#### INFORMATION SHOWN
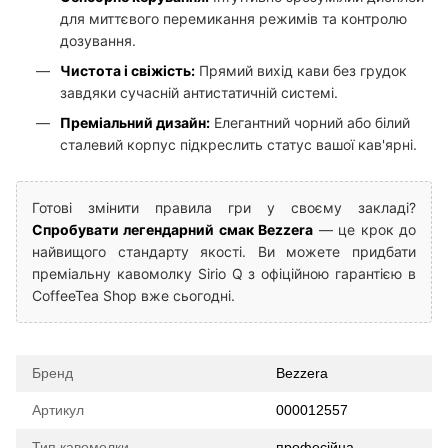
для миттєвого перемикання режимів та контролю
дозування.
Чистота і свіжість:
Прямий вихід кави без грудок
завдяки сучасній антистатичній системі.
Преміальний дизайн:
Елегантний чорний або білий
сталевий корпус підкреслить статус вашої кав'ярні.
Готові змінити правила гри у своєму закладі?
Спробувати легендарний смак Bezzera
— це крок до
найвищого стандарту якості. Ви можете придбати
преміальну кавомолку Sirio Q з офіційною гарантією в
CoffeeTea Shop вже сьогодні.
Бренд
Bezzera
Артикул
000012557
Тип кавомолки
професійна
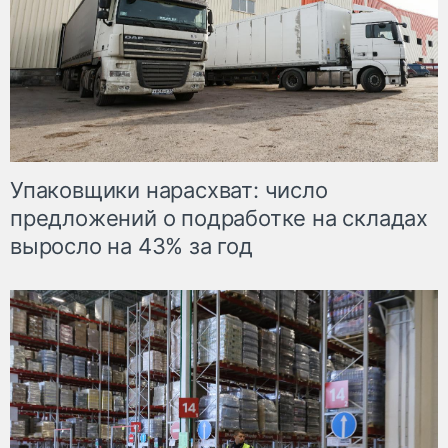
Упаковщики нарасхват: число
предложений о подработке на складах
выросло на 43% за год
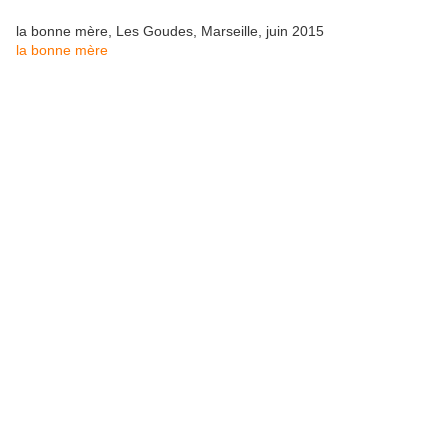
la bonne mère, Les Goudes, Marseille, juin 2015
la bonne mère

#### EXERCISE AIM
If an entry contains a picture, leave it out and repeat the rest exactly.

#### WRITTEN ANSWER
для миттєвого перемикання режимів та контролю
дозування.
Чистота і свіжість:
Прямий вихід кави без грудок
завдяки сучасній антистатичній системі.
Преміальний дизайн:
Елегантний чорний або білий
сталевий корпус підкреслить статус вашої кав'ярні.
Готові змінити правила гри у своєму закладі?
Спробувати легендарний смак Bezzera
— це крок до
найвищого стандарту якості. Ви можете придбати
преміальну кавомолку Sirio Q з офіційною гарантією в
CoffeeTea Shop вже сьогодні.
Бренд
Bezzera
Артикул
000012557
Тип кавомолки
професійна
Упаковщики нарасхват: число
предложений о подработке на складах
выросло на 43% за год
la bonne mère, Les Goudes, Marseille, juin 2015
la bonne mère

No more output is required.